Dans le second scénario, tu es toujours devant ce robot. Tu as une mère, que tu n’as pas vu depuis très longtemps. Avec elle c’est conflictuel, vous vous aimez mais tu as toujours eu la sensation de ne pas être aimé d’elle et de n’avoir jamais été à la hauteur. Tu rêves de lui plaire mais tu as tellement de ressentiment que la communication s’est brisée. Aujourd’hui, ce robot, c’est elle qui l’a programmé. C’est ta maman qui a choisi quelle phrase ce robot te dira. Le robot te récite alors la phrase choisie: « Je t’aime ». Ca te fait quoi? Un peu de frisson peut être? Une boule à la gorge? Les yeux humides ou en tout cas y a du remue ménage en dedans.

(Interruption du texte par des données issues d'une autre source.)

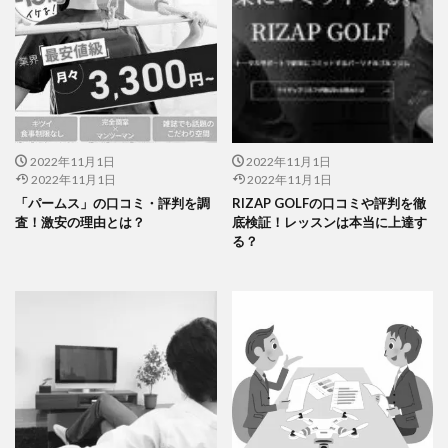
2022年11月1日
2022年11月1日
2022年11月1日
2022年11月1日
「パームス」の口コミ・評判を調
RIZAP GOLFの口コミや評判を徹
査！激安の理由とは？
底検証！レッスンは本当に上達す
る？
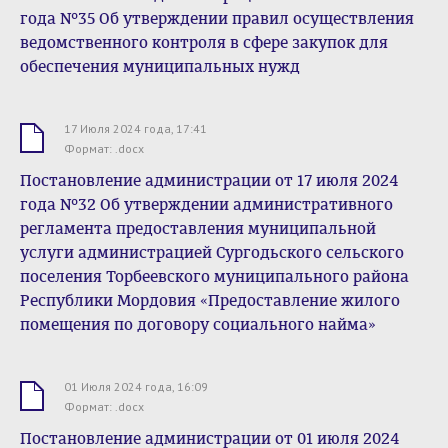
года №35 Об утверждении правил осуществления
ведомственного контроля в сфере закупок для
обеспечения муниципальных нужд
17 Июля 2024 года, 17:41
.docx
Формат: .docx
Постановление администрации от 17 июля 2024
года №32 Об утверждении административного
регламента предоставления муниципальной
услуги администрацией Сургодьского сельского
поселения Торбеевского муниципального района
Республики Мордовия «Предоставление жилого
помещения по договору социального найма»
01 Июля 2024 года, 16:09
.docx
Формат: .docx
Постановление администрации от 01 июля 2024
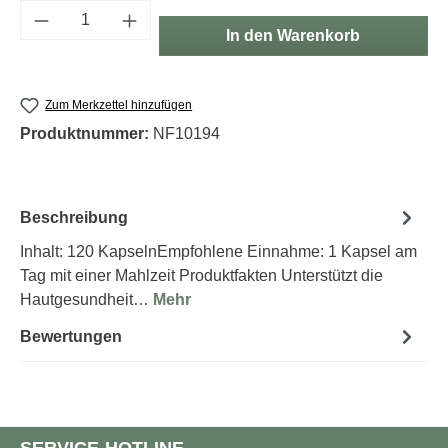
Produkt Anzahl: Gib den gewünschten Wert e
In den Warenkorb
Zum Merkzettel hinzufügen
Produktnummer:
NF10194
Beschreibung
Inhalt: 120 KapselnEmpfohlene Einnahme: 1 Kapsel am
Tag mit einer Mahlzeit Produktfakten Unterstützt die
Hautgesundheit…
Mehr
Bewertungen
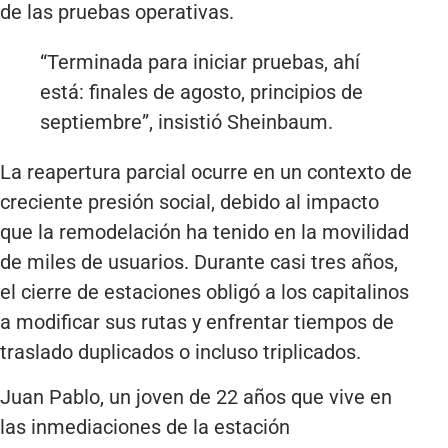
de las pruebas operativas.
“Terminada para iniciar pruebas, ahí
está: finales de agosto, principios de
septiembre”, insistió Sheinbaum.
La reapertura parcial ocurre en un contexto de
creciente presión social, debido al impacto
que la remodelación ha tenido en la movilidad
de miles de usuarios. Durante casi tres años,
el cierre de estaciones obligó a los capitalinos
a modificar sus rutas y enfrentar tiempos de
traslado duplicados o incluso triplicados.
Juan Pablo, un joven de 22 años que vive en
las inmediaciones de la estación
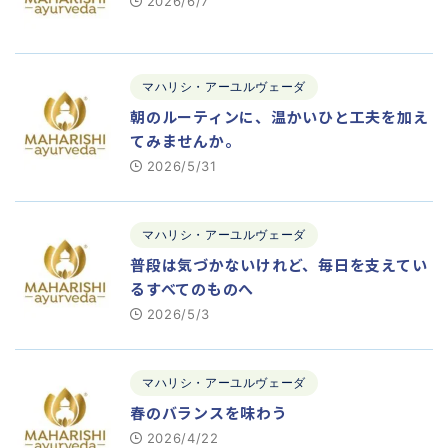
2026/6/7
マハリシ・アーユルヴェーダ
朝のルーティンに、温かいひと工夫を加え
てみませんか。
2026/5/31
マハリシ・アーユルヴェーダ
普段は気づかないけれど、毎日を支えてい
るすべてのものへ
2026/5/3
マハリシ・アーユルヴェーダ
春のバランスを味わう
2026/4/22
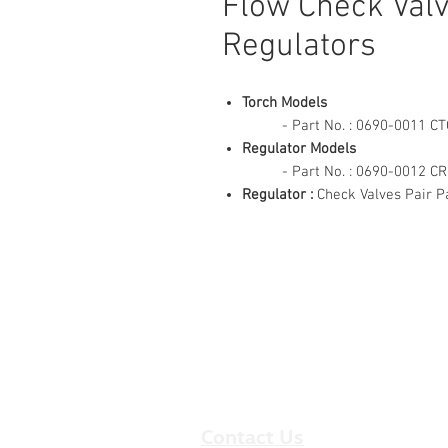
Flow Check Valv
Regulators
Torch Models
- Part No. : 0690-0011 CTO &
Regulator Models
- Part No. : 0690-0012 CRO &
Regulator :
Check Valves Pair P
Contact Us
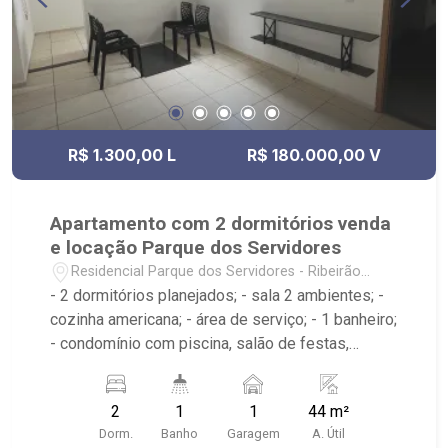
R$ 1.300,00 L
R$ 180.000,00 V
Apartamento com 2 dormitórios venda
e locação Parque dos Servidores
Residencial Parque dos Servidores - Ribeirão
Preto/SP
- 2 dormitórios planejados; - sala 2 ambientes; -
cozinha americana; - área de serviço; - 1 banheiro;
- condomínio com piscina, salão de festas,
portaria 24h; - Próximo ao Tempurá Sushi Bar,
Supermercado Lacerda, Praça do Zé Mario; -
2
1
1
44 m²
Ribeirão Imóveis, referência em venda, compra e
Dorm.
Banho
Garagem
A. Útil
locação. - Sinta-se em casa na Ribeirão Imóveis,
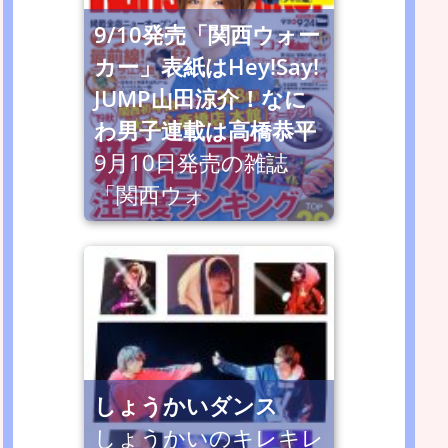
9/10発売「関西ウォー
カー」表紙はHey!Say!
JUMP山田涼介！なに
わ男子連載は高橋恭平
9月10日発売の雑誌
「関西ウォ
しょうかいダンス
しょうかいのキレキレ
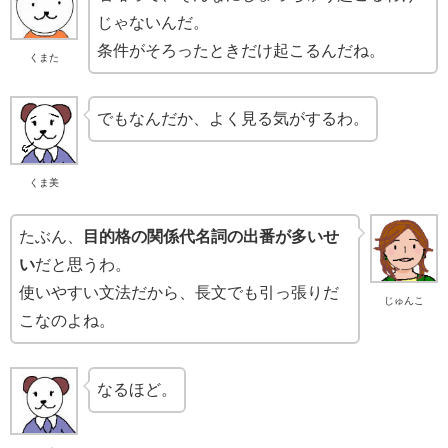
じゃないんだ。
条件がそろったときだけ起こるんだね。
くまた
でもなんだか、よく見る気がするわ。
くま美
たぶん、
目的格の関係代名詞の出番が多いせ
い
だと思うわ。
使いやすい文法だから、長文でも引っ張りだ
じゅんこ
こなのよね。
なるほど。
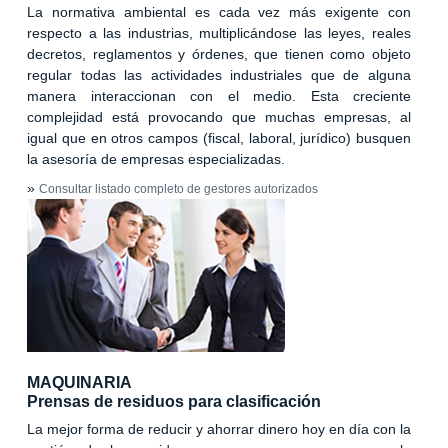
La normativa ambiental es cada vez más exigente con
respecto a las industrias, multiplicándose las leyes, reales
decretos, reglamentos y órdenes, que tienen como objeto
regular todas las actividades industriales que de alguna
manera interaccionan con el medio. Esta creciente
complejidad está provocando que muchas empresas, al
igual que en otros campos (fiscal, laboral, jurídico) busquen
la asesoría de empresas especializadas.
»
Consultar listado completo de gestores autorizados
MAQUINARIA
Prensas de residuos para clasificación
La mejor forma de reducir y ahorrar dinero hoy en día con la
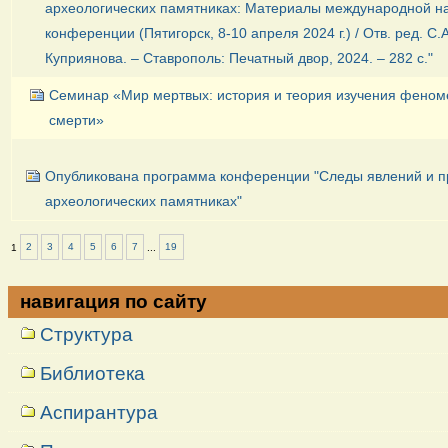
археологических памятниках: Материалы международной н
конференции (Пятигорск, 8-10 апреля 2024 г.) / Отв. ред. С.А
Куприянова. – Ставрополь: Печатный двор, 2024. – 282 с."
Семинар «Мир мертвых: история и теория изучения феном
смерти»
Опубликована программа конференции "Следы явлений и п
археологических памятниках"
1
2
3
4
5
6
7
...
19
навигация по сайту
Структура
Библиотека
Аспирантура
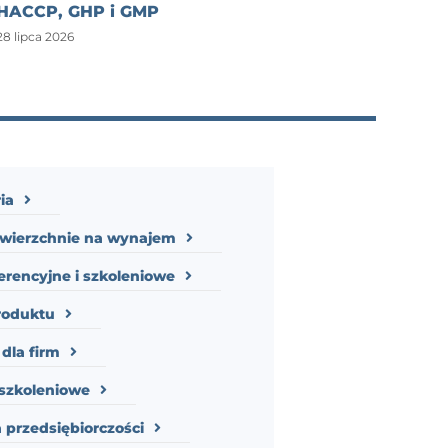
HACCP, GHP i GMP
28 lipca 2026
ia
owierzchnie na wynajem
erencyjne i szkoleniowe
roduktu
dla firm
szkoleniowe
 przedsiębiorczości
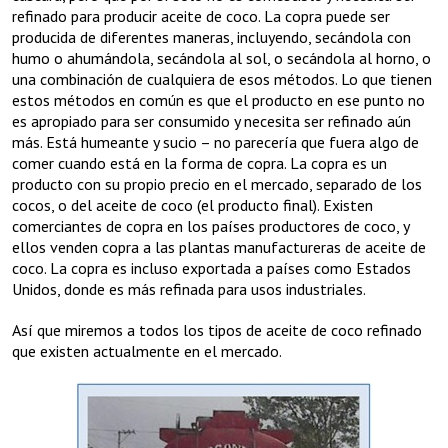
refinado para producir aceite de coco. La copra puede ser
producida de diferentes maneras, incluyendo, secándola con
humo o ahumándola, secándola al sol, o secándola al horno, o
una combinación de cualquiera de esos métodos. Lo que tienen
estos métodos en común es que el producto en ese punto no
es apropiado para ser consumido y necesita ser refinado aún
más. Está humeante y sucio – no parecería que fuera algo de
comer cuando está en la forma de copra. La copra es un
producto con su propio precio en el mercado, separado de los
cocos, o del aceite de coco (el producto final). Existen
comerciantes de copra en los países productores de coco, y
ellos venden copra a las plantas manufactureras de aceite de
coco. La copra es incluso exportada a países como Estados
Unidos, donde es más refinada para usos industriales.
Así que miremos a todos los tipos de aceite de coco refinado
que existen actualmente en el mercado.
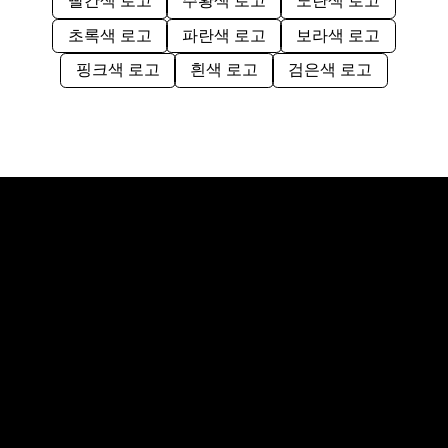
빨간색 로고
주황색 로고
노란색 로고
초록색 로고
파란색 로고
보라색 로고
핑크색 로고
흰색 로고
검은색 로고
로고 디자인
에 대해 더 알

Dans le troisième scénario, tu es toujours assis là, dans cette pièce froide et sans meuble. Il y a toujours le robot mais il est éteint. On te dit que la phrase va arriver. La porte s’ouvre et ta mère est là en personne, cette même mère que tu aimes et avec qui l’histoire est si difficile. Elle te regarde, les yeux remplis d’émotions et elle récite la phrase qu’elle a choisi: « Je t’aime ». Ca te fait quoi? Perso j’imagine que ça te fait chialer, et que les émotions sont fortes.

Du premier scénario au troisième, les émotions vont crescendo tout comme les mots se rapprochent de la personne émettrice.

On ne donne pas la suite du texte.